Jogos Olímpicos de 2016.
A tocha olímpica acenderá e se as autoridades permitirem e a opinião pública defender, pela primeira vez uma causa ambiental se tornará símbolo mascote dos Jogos, na defesa da exuberante Mata Atlântica brasileira, onde vive o Macaco Muriqui, espécie endêmica, ameaçada severamente de extinção.
Conhecido também por macaco aranha é o maior primata não humano do continente americano e o maior mamífero endêmico do Brasil, podendo atingir até 1,5m de altura, 20 quilos e vive entre 10 e 15 anos.
Muriqui em tupi-guarani significa gente que bamboleia, que vai e vem.
De natureza dócil, foi apelidado pelos indígenas como “povo manso da floresta”.

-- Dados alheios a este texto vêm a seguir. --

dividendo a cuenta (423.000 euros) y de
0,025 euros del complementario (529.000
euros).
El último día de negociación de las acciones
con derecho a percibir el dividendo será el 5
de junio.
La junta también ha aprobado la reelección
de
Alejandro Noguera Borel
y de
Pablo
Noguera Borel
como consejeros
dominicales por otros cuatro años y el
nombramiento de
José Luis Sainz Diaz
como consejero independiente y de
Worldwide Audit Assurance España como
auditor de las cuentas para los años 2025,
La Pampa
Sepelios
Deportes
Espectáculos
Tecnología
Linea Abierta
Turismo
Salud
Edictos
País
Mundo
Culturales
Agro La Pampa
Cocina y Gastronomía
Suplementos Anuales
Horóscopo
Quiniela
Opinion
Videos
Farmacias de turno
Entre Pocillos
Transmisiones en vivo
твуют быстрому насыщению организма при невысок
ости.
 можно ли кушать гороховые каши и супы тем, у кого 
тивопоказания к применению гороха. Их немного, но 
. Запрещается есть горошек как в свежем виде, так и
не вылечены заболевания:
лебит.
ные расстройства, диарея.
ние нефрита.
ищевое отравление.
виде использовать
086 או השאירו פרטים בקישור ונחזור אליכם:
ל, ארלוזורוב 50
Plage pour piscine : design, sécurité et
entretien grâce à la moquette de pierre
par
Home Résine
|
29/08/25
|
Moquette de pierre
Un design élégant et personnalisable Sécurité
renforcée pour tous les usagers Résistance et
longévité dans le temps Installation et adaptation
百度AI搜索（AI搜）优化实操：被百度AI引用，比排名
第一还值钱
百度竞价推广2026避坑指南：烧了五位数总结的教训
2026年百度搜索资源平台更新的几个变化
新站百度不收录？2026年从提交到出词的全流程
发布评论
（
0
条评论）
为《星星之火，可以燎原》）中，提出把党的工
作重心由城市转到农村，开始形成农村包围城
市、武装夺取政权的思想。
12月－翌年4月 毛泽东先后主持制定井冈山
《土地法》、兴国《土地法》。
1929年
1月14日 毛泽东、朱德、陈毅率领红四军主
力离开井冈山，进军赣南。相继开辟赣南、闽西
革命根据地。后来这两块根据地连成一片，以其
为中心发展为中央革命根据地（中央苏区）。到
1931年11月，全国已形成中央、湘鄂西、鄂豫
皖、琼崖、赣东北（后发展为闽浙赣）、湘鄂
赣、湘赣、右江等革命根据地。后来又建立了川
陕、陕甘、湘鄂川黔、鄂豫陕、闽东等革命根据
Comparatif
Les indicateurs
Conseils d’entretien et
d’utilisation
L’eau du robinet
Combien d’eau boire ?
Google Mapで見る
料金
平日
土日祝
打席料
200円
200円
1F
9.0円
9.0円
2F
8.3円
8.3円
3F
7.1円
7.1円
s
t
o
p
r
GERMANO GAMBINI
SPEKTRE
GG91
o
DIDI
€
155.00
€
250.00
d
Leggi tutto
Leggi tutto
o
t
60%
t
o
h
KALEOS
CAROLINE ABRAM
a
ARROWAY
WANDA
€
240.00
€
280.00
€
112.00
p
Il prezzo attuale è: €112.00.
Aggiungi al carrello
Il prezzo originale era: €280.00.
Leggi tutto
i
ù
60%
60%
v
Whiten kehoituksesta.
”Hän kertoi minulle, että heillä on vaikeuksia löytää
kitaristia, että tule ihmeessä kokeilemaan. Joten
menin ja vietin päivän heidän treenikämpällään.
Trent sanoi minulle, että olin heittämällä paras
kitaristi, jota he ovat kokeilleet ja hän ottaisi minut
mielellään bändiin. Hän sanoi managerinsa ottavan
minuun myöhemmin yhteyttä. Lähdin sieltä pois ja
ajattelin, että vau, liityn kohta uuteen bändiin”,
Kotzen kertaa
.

Uma característica encantadora é que em vez de brigarem, os Muriquis têm o hábito de abraçar uns aos outros.
Abraçam para tudo.
Quando se sentem ameaçados, atraídos, felizes, satisfeitos, famintos…assim vai.
São observados neste ato solidário quando encontram outros Muriquis ou animais de outras espécies.
Abraçam-se durante o encontro de tropas ou num ritual entre indivíduos que, aparentemente, se reconhecem.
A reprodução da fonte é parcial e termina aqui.